Work request |
Skip the pictures. Quote every line below, exactly, from the one with "Itemize the app" through the final line.

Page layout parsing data

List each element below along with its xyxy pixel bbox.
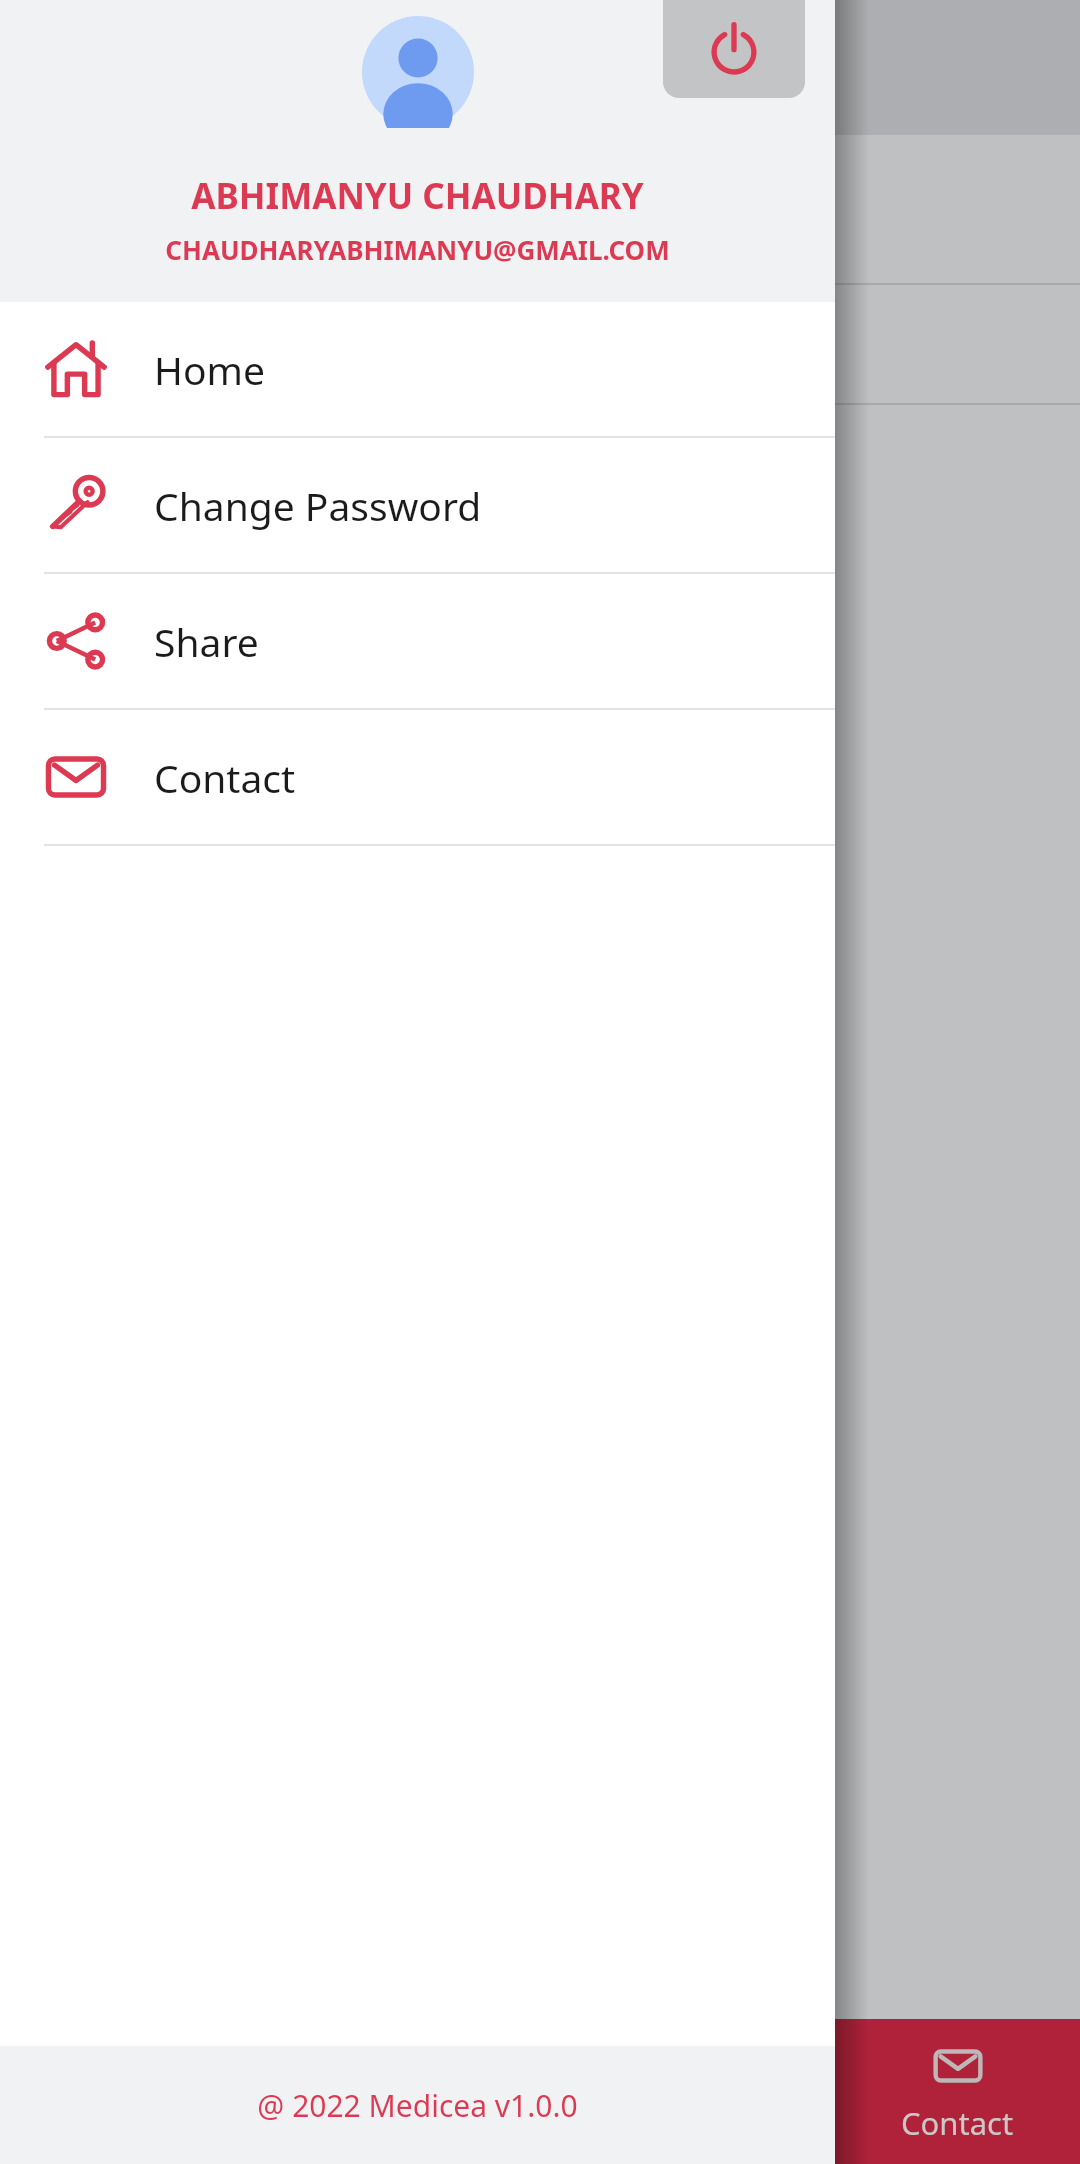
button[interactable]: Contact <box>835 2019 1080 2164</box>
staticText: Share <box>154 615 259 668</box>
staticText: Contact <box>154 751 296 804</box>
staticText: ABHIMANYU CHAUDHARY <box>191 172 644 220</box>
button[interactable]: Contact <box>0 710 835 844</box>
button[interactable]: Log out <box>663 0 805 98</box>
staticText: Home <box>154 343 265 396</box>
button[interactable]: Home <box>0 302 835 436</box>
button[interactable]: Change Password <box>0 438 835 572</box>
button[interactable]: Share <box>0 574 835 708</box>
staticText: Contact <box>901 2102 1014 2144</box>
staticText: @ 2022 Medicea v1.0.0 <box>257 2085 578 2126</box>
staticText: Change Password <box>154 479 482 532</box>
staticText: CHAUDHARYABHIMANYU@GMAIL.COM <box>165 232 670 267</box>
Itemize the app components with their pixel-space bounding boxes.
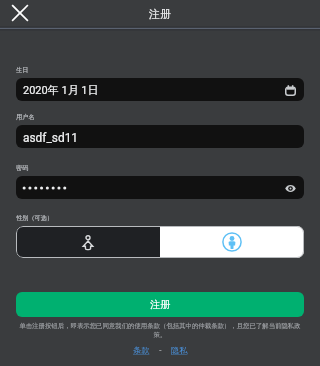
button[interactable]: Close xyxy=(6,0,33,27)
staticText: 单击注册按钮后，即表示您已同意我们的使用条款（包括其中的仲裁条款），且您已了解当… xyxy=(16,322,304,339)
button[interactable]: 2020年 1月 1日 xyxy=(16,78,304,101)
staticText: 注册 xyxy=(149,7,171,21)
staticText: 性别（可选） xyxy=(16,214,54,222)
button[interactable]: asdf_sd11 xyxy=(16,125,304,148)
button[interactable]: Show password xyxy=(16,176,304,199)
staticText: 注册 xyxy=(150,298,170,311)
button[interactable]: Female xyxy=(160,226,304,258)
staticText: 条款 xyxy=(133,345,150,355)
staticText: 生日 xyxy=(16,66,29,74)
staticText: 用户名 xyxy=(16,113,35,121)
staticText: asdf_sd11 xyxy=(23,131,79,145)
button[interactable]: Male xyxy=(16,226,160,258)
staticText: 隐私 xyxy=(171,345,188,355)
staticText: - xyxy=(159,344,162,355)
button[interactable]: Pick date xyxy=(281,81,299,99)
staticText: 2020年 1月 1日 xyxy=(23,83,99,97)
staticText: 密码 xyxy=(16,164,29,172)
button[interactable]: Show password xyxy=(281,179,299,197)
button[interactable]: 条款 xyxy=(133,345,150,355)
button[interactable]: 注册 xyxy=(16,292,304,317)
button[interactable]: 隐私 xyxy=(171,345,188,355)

Result for this exercise |
Itemize the app components with their pixel-space bounding boxes.
button[interactable]: Close xyxy=(6,0,33,27)
staticText: 单击注册按钮后，即表示您已同意我们的使用条款（包括其中的仲裁条款），且您已了解当… xyxy=(16,322,304,339)
button[interactable]: 2020年 1月 1日 xyxy=(16,78,304,101)
staticText: 注册 xyxy=(149,7,171,21)
staticText: 性别（可选） xyxy=(16,214,54,222)
button[interactable]: asdf_sd11 xyxy=(16,125,304,148)
button[interactable]: Show password xyxy=(16,176,304,199)
staticText: 注册 xyxy=(150,298,170,311)
button[interactable]: Female xyxy=(160,226,304,258)
staticText: 条款 xyxy=(133,345,150,355)
staticText: 生日 xyxy=(16,66,29,74)
staticText: 用户名 xyxy=(16,113,35,121)
staticText: asdf_sd11 xyxy=(23,131,79,145)
button[interactable]: Male xyxy=(16,226,160,258)
staticText: 隐私 xyxy=(171,345,188,355)
staticText: - xyxy=(159,344,162,355)
button[interactable]: Pick date xyxy=(281,81,299,99)
staticText: 2020年 1月 1日 xyxy=(23,83,99,97)
staticText: 密码 xyxy=(16,164,29,172)
button[interactable]: Show password xyxy=(281,179,299,197)
button[interactable]: 条款 xyxy=(133,345,150,355)
button[interactable]: 注册 xyxy=(16,292,304,317)
button[interactable]: 隐私 xyxy=(171,345,188,355)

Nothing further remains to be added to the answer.